Cruzar a la otra orilla.
(Las muertes simbólicas en la adolescencia)
Por Mariana Osorio Gumá
La adolescencia es un viaje hacia otra orilla, durante el cual el viajero sufre profundas transformaciones que implican trabajos, riesgos psíquicos y físicos inevitables. El logro o el fracaso de ese pasaje, de esa transición, dependerá en gran medida de la sensibilidad, fragilidad y fuerza del adolescente mismo; es decir, de los entretejidos de la historia personal de donde se sostiene como sujeto. Se trata de una travesía durante la cual son ineludibles experiencias que, simbólicamente, implican a la muerte. Muertes simbólicas en el sentido de una metamorfosis identitaria que trastoca, desde los fundamentos mismos, a la existencia. Son pruebas difíciles y no sólo para el joven en juego: también para los adultos que, en el mejor de los casos lo acompañan, cuando pueden. Durante el recorrido hacia la otra orilla, en ocasiones, las fronteras entre lo simbólico y lo real se desdibujan o se confunden. Y es tarea, nada simple para el clínico, detectar las diferencias, discernir los registros para permitir a los involucrados no sucumbir a los embates de una navegación que transitará obligatoriamente entre Escila y Caribdis.
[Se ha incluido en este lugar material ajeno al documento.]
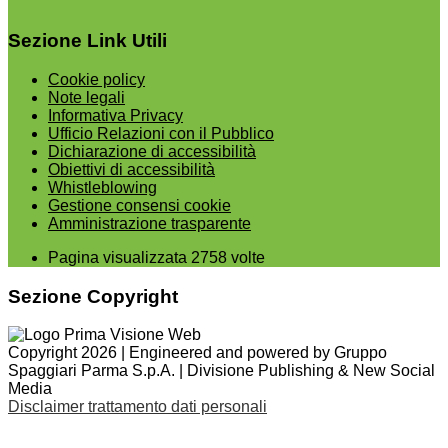
Sezione Link Utili
Cookie policy
Note legali
Informativa Privacy
Ufficio Relazioni con il Pubblico
Dichiarazione di accessibilità
Obiettivi di accessibilità
Whistleblowing
Gestione consensi cookie
Amministrazione trasparente
Pagina visualizzata
2758
volte
Sezione Copyright
Copyright 2026 | Engineered and powered by Gruppo
Spaggiari Parma S.p.A. | Divisione Publishing & New Social
Media
Disclaimer trattamento dati personali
Como sea, el viajero tendrá que llevar en su cargamento toda su voluntad de vivir: toda la fuerza del deseo de llegar al futuro. Voluntad y fuerzas que son combustible para afrontar la muerte simbólica que es, nada menos, que la muerte de la infancia.
Durante este complejo paso, repleto de escollos y extraños laberintos, las modalidades del acompañamiento que el ambiente otorga al adolescente en transición, se vuelven vitales. No es casual que una psicoanalista como Francoise Dolto haya comparado este momento de la vida del hombre con la época en que las langostas pierden su caparazón para cambiarlo por otro. La langosta queda desnuda, en carne viva, de cierto modo. Se trata de un momento sumamente vulnerable, donde cualquier ataque venido desde afuera dejará marcas indelebles en la piel psíquica del sujeto.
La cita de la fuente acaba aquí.